While String appears as immutable for the usual programmer, it does have the private field to store its hashcode once it is computed. However this field is only computed when hashcode is first required. As you can see from the String source code here:
private int hash;
public int hashCode() {
int h = hash;
if (h == 0) {
...
hash = h;
}
return h;
}
Hence it is not obvious that it makes sense to compute the hashcode first. For your specific case (maybe same instances of really long strings are compared with each other a really many of times), it still may be: profile.

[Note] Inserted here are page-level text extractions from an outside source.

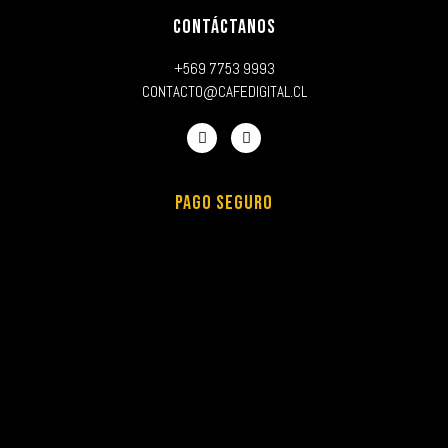
CONTÁCTANOS
+569 7753 9993
CONTACTO@CAFEDIGITAL.CL
PAGO SEGURO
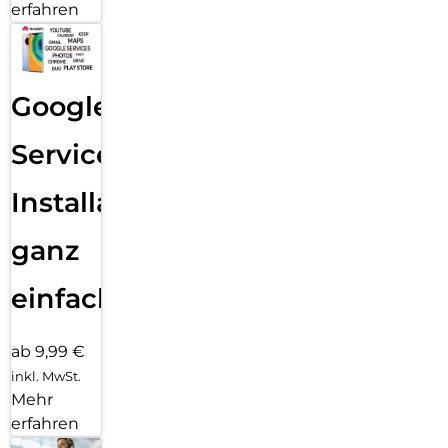
erfahren
Google
Services
Installation
ganz
einfach
ab 9,99 €
inkl. MwSt.
Mehr
erfahren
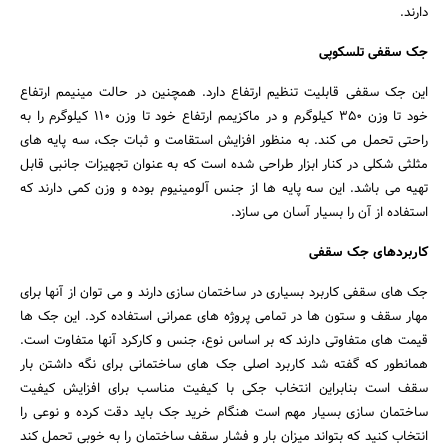
دارند.
جک سقفی تلسکوپی
این جک سقفی قابلیت تنظیم ارتفاع دارد. همچنین در حالت مینیمم ارتفاع
خود تا وزن 350 کیلوگرم و در ماکزیمم ارتفاع خود تا وزن 110 کیلوگرم را به
راحتی تحمل می کند. به منظور افزایش استقامت و ثبات جک، سه پایه های
مثلثی شکلی در کنار ابزار طراحی شده است که به عنوان تجهیزات جانبی قابل
تهیه می باشد. این سه پایه ها از جنس آلومینیوم بوده و وزن کمی دارند که
استفاده از آن را بسیار آسان می سازد.
کاربردهای جک سقفی
جک های سقفی کاربرد بسیاری در ساختمان سازی دارند و می توان از آنها برای
مهار سقف و ستون ها در تمامی پروژه های عمرانی استفاده کرد. این جک ها
قیمت های متفاوتی دارند که بر اساس نوع، جنس و کارکرد آنها متفاوت است.
همانطور که گفته شد کاربرد اصلی جک های ساختمانی برای نگه داشتن بار
سقف است بنابراین انتخاب جکی با کیفیت مناسب برای افزایش کیفیت
ساختمان سازی بسیار مهم است هنگام خرید جک باید دقت کرده و نوعی را
انتخاب کنید که بتواند میزان بار و فشار سقف ساختمان را به خوبی تحمل کند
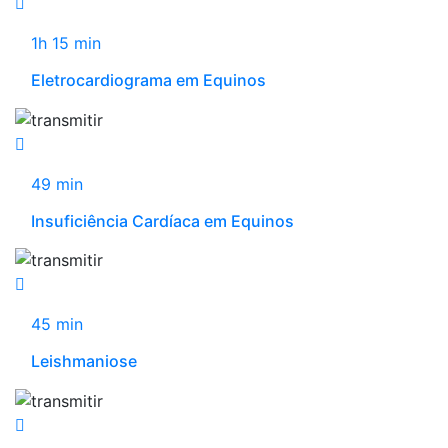
1h 15 min
Eletrocardiograma em Equinos
49 min
Insuficiência Cardíaca em Equinos
45 min
Leishmaniose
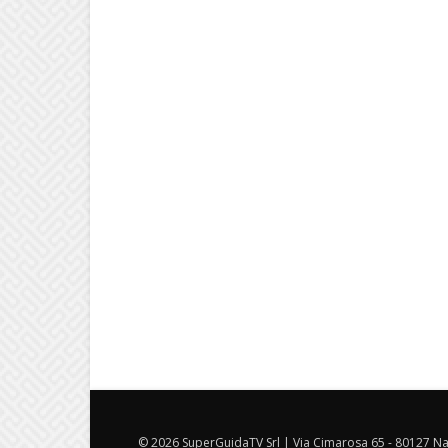
© 2026 SuperGuidaTV Srl | Via Cimarosa 65 - 80127 Nap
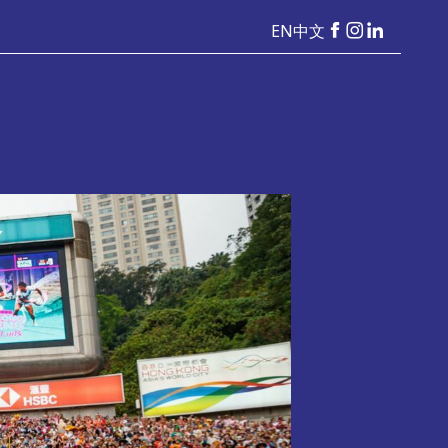
EN
中文
HKSevens
HKSevens
HKSeven
on Facebook
on Instag
on Linke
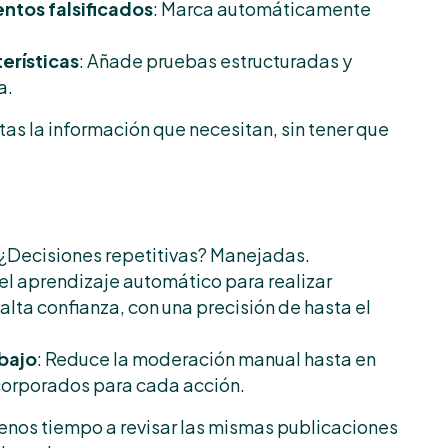
tos falsificados
: Marca automáticamente
erísticas
: Añade pruebas estructuradas y
a.
tas la información que necesitan, sin tener que
 ¿Decisiones repetitivas? Manejadas.
a el aprendizaje automático para realizar
lta confianza, con una precisión de hasta el
bajo
: Reduce la moderación manual hasta en
corporados para cada acción.
enos tiempo a revisar las mismas publicaciones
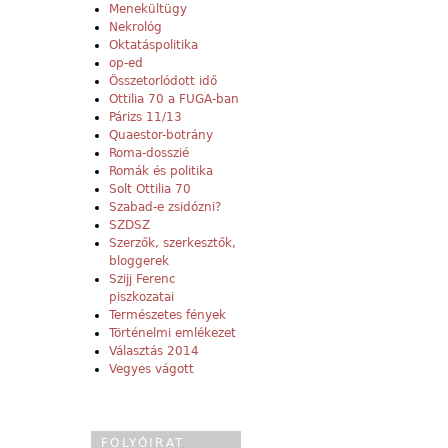
Menekültügy
Nekrológ
Oktatáspolitika
op-ed
Összetorlódott idő
Ottilia 70 a FUGA-ban
Párizs 11/13
Quaestor-botrány
Roma-dosszié
Romák és politika
Solt Ottilia 70
Szabad-e zsidózni?
SZDSZ
Szerzők, szerkesztők,
bloggerek
Szijj Ferenc
piszkozatai
Természetes fények
Történelmi emlékezet
Választás 2014
Vegyes vágott
FOLYÓIRAT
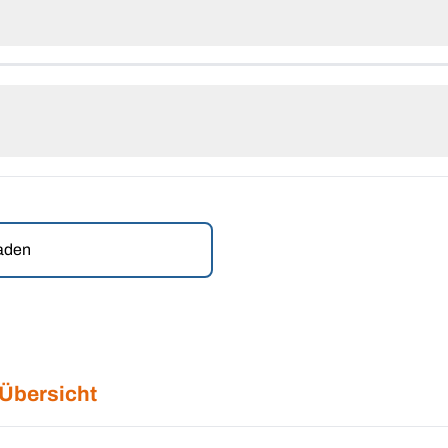
laden
 Übersicht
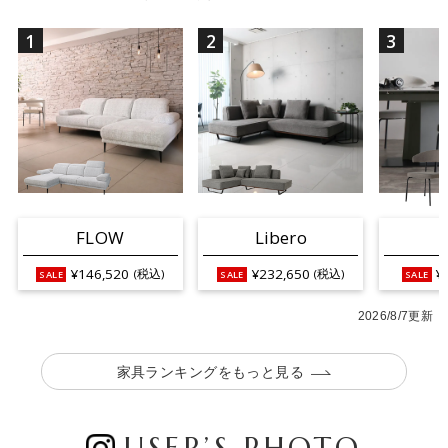
1
2
3
FLOW
Libero
¥146,520
¥232,650
¥
(税込)
(税込)
2026/8/7更新
家具ランキングをもっと見る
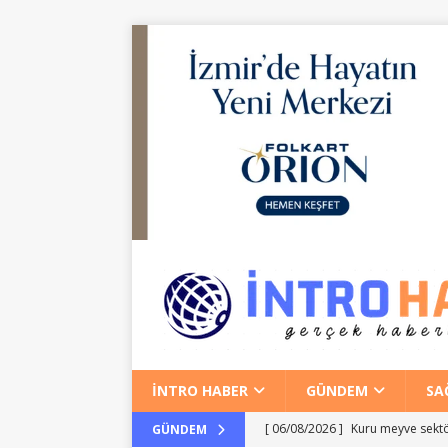
İNTRO HABER
GÜNDEM
SA
[ 06/08/2026 ]
Kuru meyve sektör
GÜNDEM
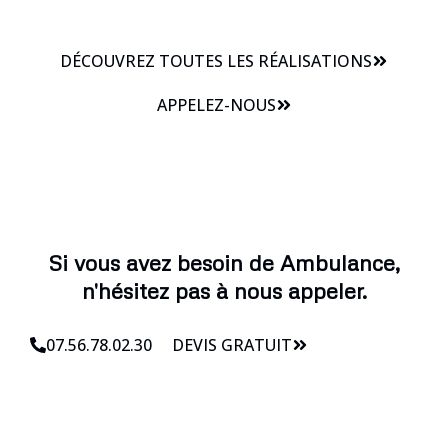
DÉCOUVREZ TOUTES LES RÉALISATIONS
APPELEZ-NOUS
Si vous avez besoin de Ambulance,
n'hésitez pas à nous appeler.
07.56.78.02.30
DEVIS GRATUIT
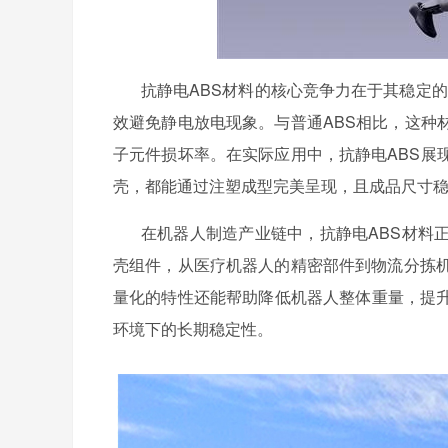
抗静电
ABS材料的核心竞争力在于其稳定的抗
效避免静电放电现象。与普通ABS相比，这种
子元件损坏率。在实际应用中，抗静电ABS展
壳，都能通过注塑成型完美呈现，且成品尺寸
在机器人制造产业链中，抗静电
ABS材料
壳组件，从医疗机器人的精密部件到物流分拣机
量化的特性还能帮助降低机器人整体重量，提
环境下的长期稳定性。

As I think, hashCode() can make comparison of two strings quicker.
Arguments?
Arguments against this proposal:
More Operations
hashcode() from String has to access every character in the String and has to do 2 calculations for every character.
So we need for a string with n characters 5*n operations (load, multiplication, lookup/load, multiplication, store). Two times, because we compare two Strings. (Ok, one store and one load does not really count in a reasonable implementation.)
For the best case, this makes a total of 10*x operations for two strings with length m and n and x=min(m,n). Worst case is 10*x with x=m=n. Average somewhere between, perhaps (m*n)/2.
The current equals implementation needs in the best case 3 operations. 2 loads, 1 compare. Worst is 3*x operations for two strings with length m and n and x=m=n. Average is somewhere between, perhaps 3*(m*n)/2.
Even if we cache the hash, it is not clear that we save something
We have to analyze usage patterns. It could be that most of the time, we will only ask one time for equals, not multiple times. Even if we ask multiple times, it could not be enough to have time savings from the caching.
Not direct against the speed, but still good counterarguments:
Counter intuitive
We do not expect a hashcode in equals, because we know for sure that hash(a)==hash(b) for some a!=b. Everyone reading this (and knowledge about hashing) will wonder what is happening there.
Leads to bad examples/unexpected behavior
I can already see the next question on SO: "I have a String with some billion times 'a'. Why does it take forever to compare it with equal() against 'b'?" :)
If the hash code takes the whole content of the string into account, then calculating the hash code of a string with n characters takes n operations. For long strings that's a lot. Comparing two strings takes n operations if they are the same, not longer than calculating the hash. But if the strings are different, then a difference is likely to be found a lot earlier.
String hash functions usually don't consider all characters for very long strings. In that case, if I compare two strings I could first compare the characters used by the hash function, and I'm at least as fast as checking the hashes. But if there is no difference in these characters, then the hash value will be the same, so I have to compare the full strings anyway.
Summary: A good string comparison is never slower but often a lot faster than comparing the hashes (and comparing strings when the hashes match).